I'm writing a python 3.6 program that uses pyspark to do some computation. I'm writing it so it can behave like a proper UNIX program, accepting input from STDIN and emitting output to STDOUT.
Java is not on board, and the language default is to log out to STDOUT given sufficiently high log severity. pyspark is no stranger to this.

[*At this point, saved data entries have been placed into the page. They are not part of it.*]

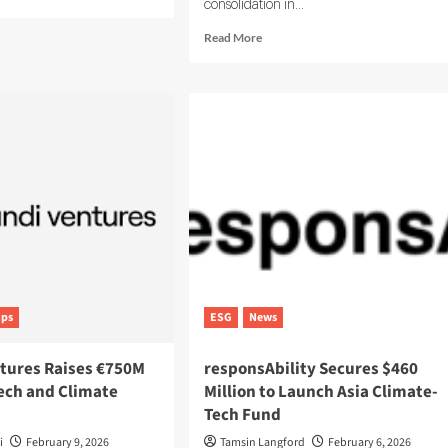
consolidation in...
e
ut
Read
Read More
tainIQ
more
ses
about
ESG-
X
Acquired
l-
by
e
Dcycle
G
to
lytics
Scale
Sustainability
Data
in
Europe
ups
ESG
News
tures Raises €750M
responsAbility Secures $460
Tech and Climate
Million to Launch Asia Climate-
Tech Fund
i
February 9, 2026
Tamsin Langford
February 6, 2026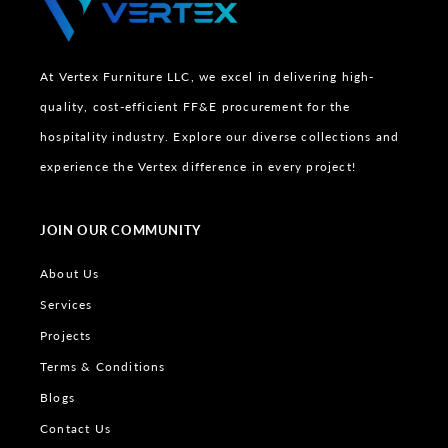
At Vertex Furniture LLC, we excel in delivering high-
quality, cost-efficient FF&E procurement for the
hospitality industry. Explore our diverse collections and
experience the Vertex difference in every project!
JOIN OUR COMMUNITY
About Us
Services
Projects
Terms & Conditions
Blogs
Contact Us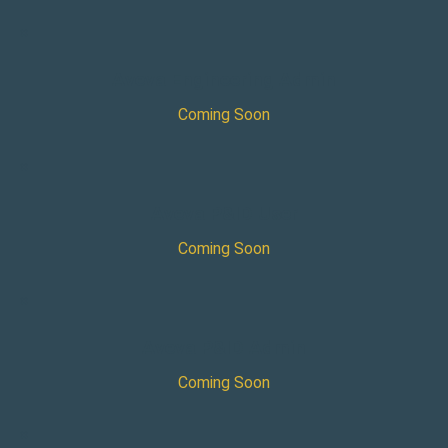
×
Aveva Engineering Admin
Coming Soon
×
Aveva P&ID User
Coming Soon
×
Aveva P&ID Admin
Coming Soon
×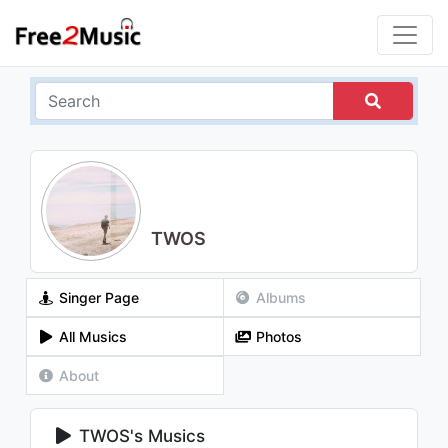
TWOS
Singer Page
Albums
All Musics
Photos
About
TWOS's Musics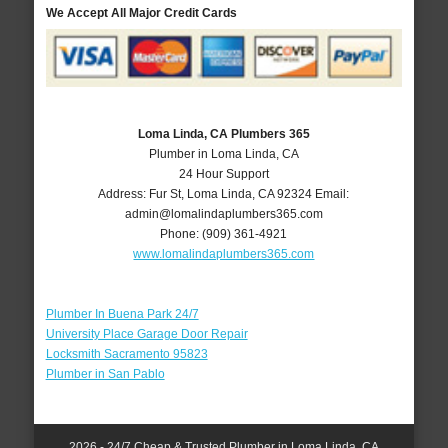
We Accept All Major Credit Cards
Loma Linda, CA Plumbers 365
Plumber in Loma Linda, CA
24 Hour Support
Address:
Fur St
,
Loma Linda
,
CA
92324
Email:
admin@lomalindaplumbers365.com
Phone:
(909) 361-4921
www.lomalindaplumbers365.com
Plumber In Buena Park 24/7
University Place Garage Door Repair
Locksmith Sacramento 95823
Plumber in San Pablo
2026 - 24/7 Cheap & Trusted Plumber in Loma Linda, CA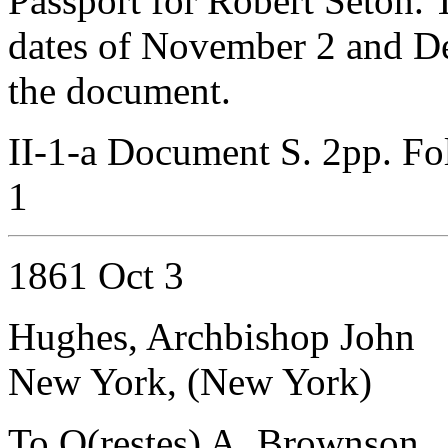
Passport for Robert Seton. 
dates of November 2 and De
the document.
II-1-a Document S. 2pp. Fo
1
1861 Oct 3
Hughes, Archbishop John
New York, (New York)
To O(restes) A. Brownson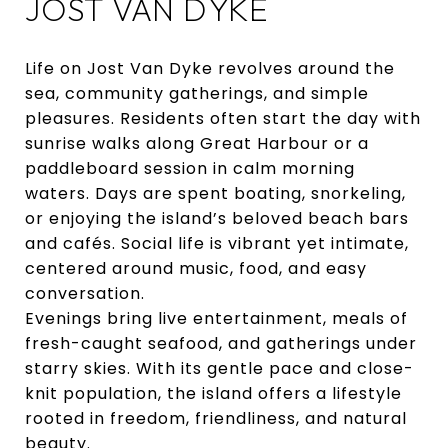
JOST VAN DYKE
Life on Jost Van Dyke revolves around the
sea, community gatherings, and simple
pleasures. Residents often start the day with
sunrise walks along Great Harbour or a
paddleboard session in calm morning
waters. Days are spent boating, snorkeling,
or enjoying the island’s beloved beach bars
and cafés. Social life is vibrant yet intimate,
centered around music, food, and easy
conversation.
Evenings bring live entertainment, meals of
fresh-caught seafood, and gatherings under
starry skies. With its gentle pace and close-
knit population, the island offers a lifestyle
rooted in freedom, friendliness, and natural
beauty.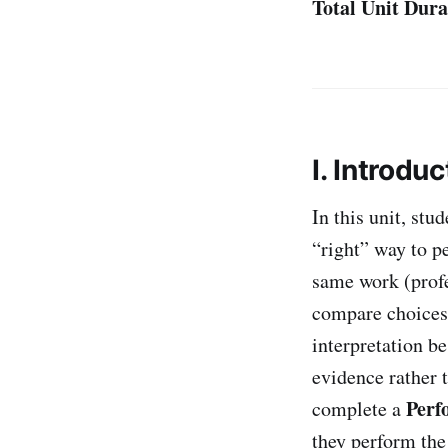
Total Unit Dura
I. Introduc
In this unit, st
“right” way to p
same work (profe
compare choices
interpretation b
evidence rather 
Perf
complete a
they perform the 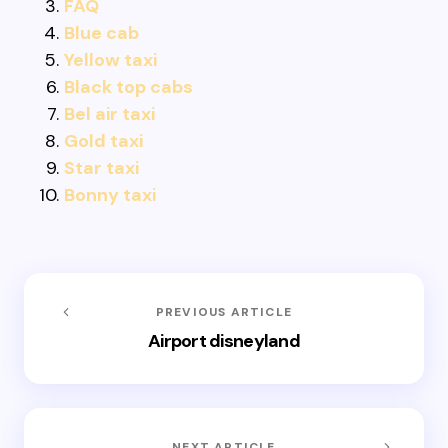
FAQ
Blue cab
Yellow taxi
Black top cabs
Bel air taxi
Gold taxi
Star taxi
Bonny taxi
PREVIOUS ARTICLE
Airport disneyland
NEXT ARTICLE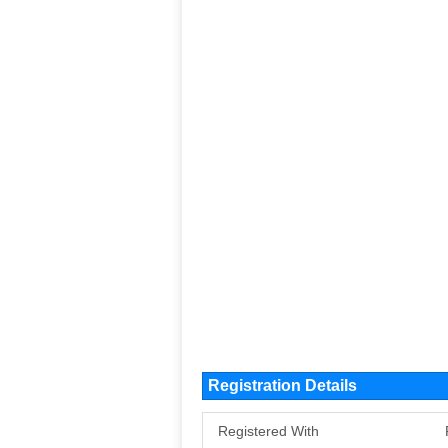
Registration Details
Registered With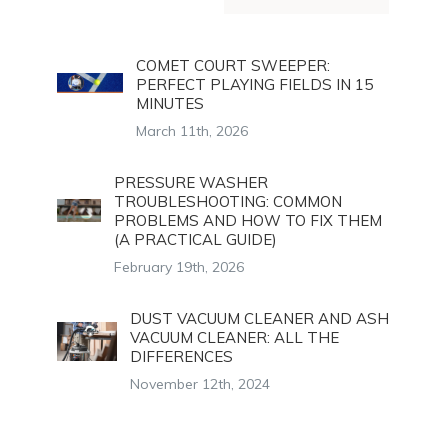
COMET COURT SWEEPER:
PERFECT PLAYING FIELDS IN 15
MINUTES
March 11th, 2026
PRESSURE WASHER
TROUBLESHOOTING: COMMON
PROBLEMS AND HOW TO FIX THEM
(A PRACTICAL GUIDE)
February 19th, 2026
DUST VACUUM CLEANER AND ASH
VACUUM CLEANER: ALL THE
DIFFERENCES
November 12th, 2024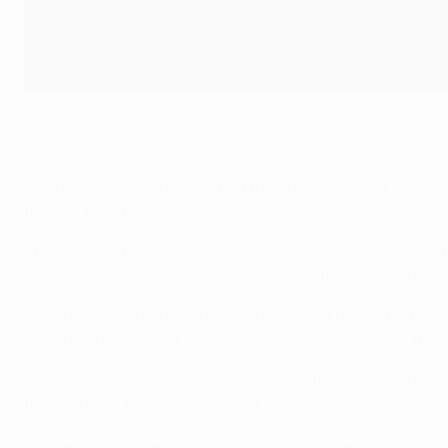
Vinícius Júnior celebrates his decisive goal
Getty Images
So often victorious having had their backs against the wall
though, they found a way.
Thibaut Courtois warrants enormous credit, having pulled o
Mané who went closest in the first half – this time Courtoi
Karim Benzema did have the ball in the net before half-tim
Valverde's cross-shot picking out Vinícius in space at the 
Courtois was at it again with seven minutes left, Salah aga
the first time, they had done just enough.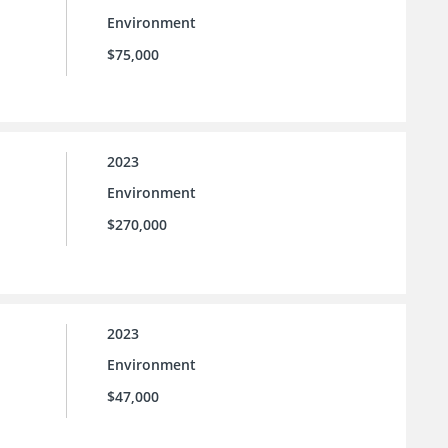
Environment
$75,000
2023
Environment
$270,000
2023
Environment
$47,000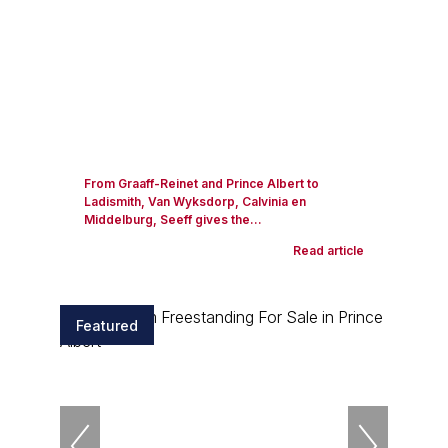
From Graaff-Reinet and Prince Albert to
Ladismith, Van Wyksdorp, Calvinia en
Middelburg, Seeff gives the...
Read article
Featured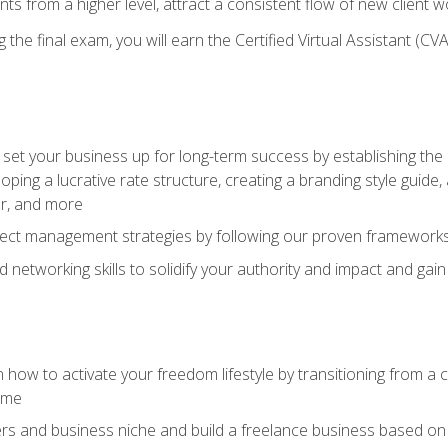
ents from a higher level, attract a consistent flow of new client
the final exam, you will earn the Certified Virtual Assistant (CVA
set your business up for long-term success by establishing the 
oping a lucrative rate structure, creating a branding style guide,
er, and more
ject management strategies by following our proven frameworks
networking skills to solidify your authority and impact and gai
 how to activate your freedom lifestyle by transitioning from a
time
rs and business niche and build a freelance business based on y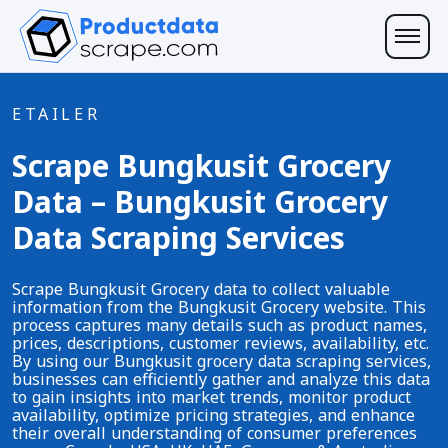
ETAILER
Scrape Bungkusit Grocery
Data – Bungkusit Grocery
Data Scraping Services
Scrape Bungkusit Grocery data to collect valuable
information from the Bungkusit Grocery website. This
process captures many details such as product names,
prices, descriptions, customer reviews, availability, etc.
By using our Bungkusit grocery data scraping services,
businesses can efficiently gather and analyze this data
to gain insights into market trends, monitor product
availability, optimize pricing strategies, and enhance
their overall understanding of consumer preferences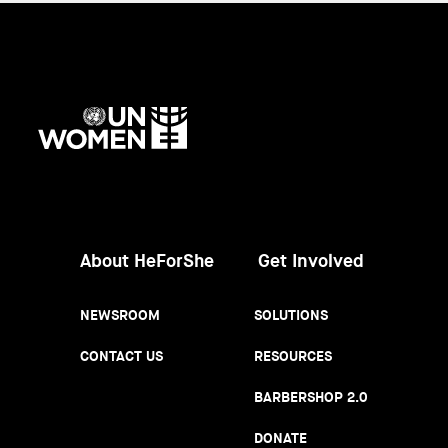
UN
Women
About HeForShe
Get Involved
NEWSROOM
SOLUTIONS
CONTACT US
RESOURCES
BARBERSHOP 2.0
DONATE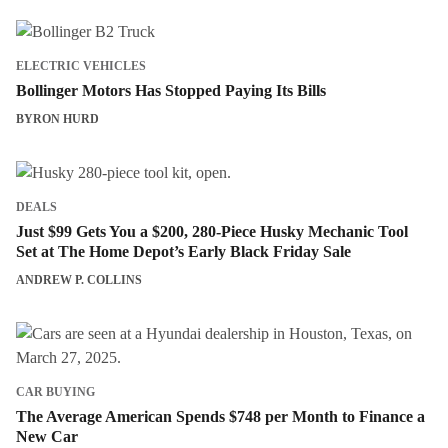
ELECTRIC VEHICLES
Bollinger Motors Has Stopped Paying Its Bills
BYRON HURD
DEALS
Just $99 Gets You a $200, 280-Piece Husky Mechanic Tool
Set at The Home Depot’s Early Black Friday Sale
ANDREW P. COLLINS
CAR BUYING
The Average American Spends $748 per Month to Finance a
New Car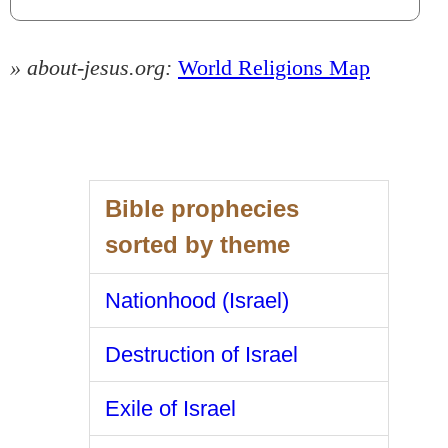
» about-jesus.org:
World Religions Map
Bible prophecies
sorted by theme
Nationhood (Israel)
Destruction of Israel
Exile of Israel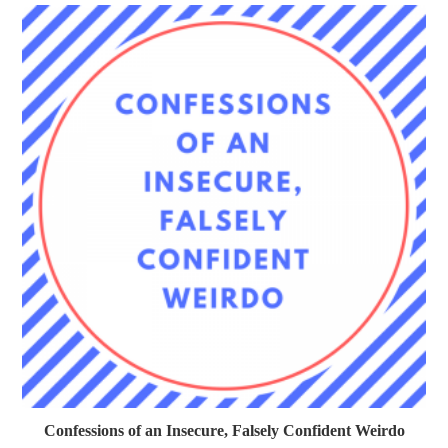
Confessions of an Insecure, Falsely Confident Weirdo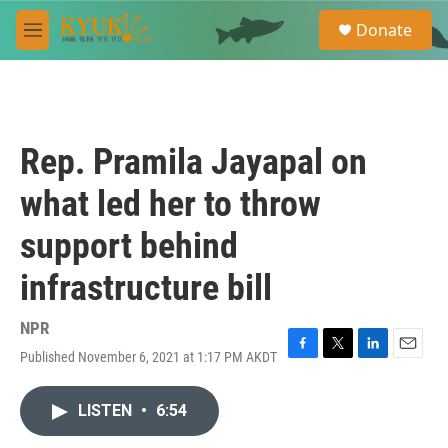
Skip to main content
S
Donate
e
M
a
e
r
n
c
u
h
u
Rep. Pramila Jayapal on
e
r
what led her to throw
y
support behind
infrastructure bill
NPR
Published November 6, 2021 at 1:17 PM AKDT
F
T
L
E
a
w
i
m
c
i
n
a
LISTEN
•
6:54
e
t
k
i
b
t
e
l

Do I need to mess with my file descriptors manually before importing any py4j library, or is there some sort of way to mangle the java side of things from the Python side so all logging goes to STDERR?
One kludge I expected to work but did not is basically this:
import contextlib
import sys
@contextlib.contextmanager
def impolite_library_wrapper():
real_out = sys.stdout
sys.stdout = sys.stderr
yield
sys.stdout = real_out
with impolite_library_wrapper():
import pyspark.sql
spark_builder = pyspark.sql.SparkSession.builder.enableHiveSupport()
spark = spark_builder.getOrCreate()
print("pls")
...which I can run in a minimal environment like so:
$ bash
$ mkdir /tmp/pls
$ cd /tmp/pls
$ pipenv install pyspark==2.3
$ env -i "PATH=$PATH" pipenv run python wtf.py 2>/dev/null
2019-05-20 17:10:54 WARN Utils:66 - Your hostname, <redacted> resolves to a loopback address...
2019-05-20 17:10:54 WARN Utils:66 - Set SPARK_LOCAL_IP if you need to bind to another address
2019-05-20 17:10:55 WARN NativeCodeLoader:62 - Unable to load native-hadoop library for your platform... using builtin-java classes where applicable
pls
I expected this to output pls
and only pls
.
I see that this will be addressed specifically by pyspark with SPARK-21094 in Spark 3.0; I could live with a pyspark-specific answer, but I am currently targeting Spark 2.3.